Read through the material below and copy each line in which the word "kopalni" occurs.
━━━
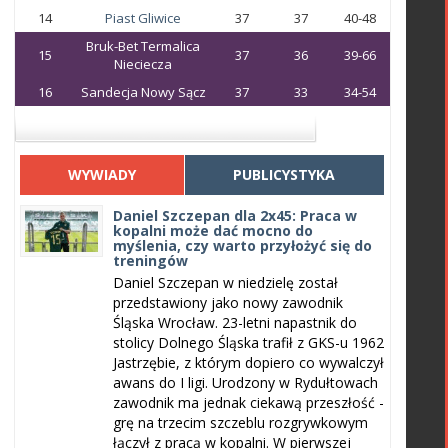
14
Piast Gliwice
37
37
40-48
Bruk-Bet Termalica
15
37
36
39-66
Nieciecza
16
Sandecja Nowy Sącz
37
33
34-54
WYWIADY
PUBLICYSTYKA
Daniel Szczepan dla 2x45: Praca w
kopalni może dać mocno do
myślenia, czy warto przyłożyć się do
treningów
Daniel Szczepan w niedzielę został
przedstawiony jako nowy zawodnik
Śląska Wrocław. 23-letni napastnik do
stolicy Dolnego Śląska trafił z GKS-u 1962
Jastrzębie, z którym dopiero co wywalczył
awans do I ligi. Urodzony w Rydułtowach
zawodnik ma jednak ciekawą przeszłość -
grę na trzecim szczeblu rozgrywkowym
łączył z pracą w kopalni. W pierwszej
━━━
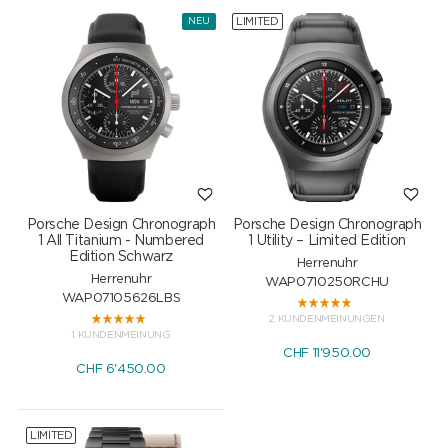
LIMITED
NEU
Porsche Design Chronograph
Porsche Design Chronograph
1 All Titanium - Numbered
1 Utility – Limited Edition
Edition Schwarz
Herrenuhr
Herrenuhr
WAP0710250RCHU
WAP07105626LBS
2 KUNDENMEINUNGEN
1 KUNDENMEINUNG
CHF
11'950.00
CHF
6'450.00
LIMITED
━━━
▸ Solution to this problem
kopalni może dać mocno do
łączył z pracą w kopalni. W pierwszej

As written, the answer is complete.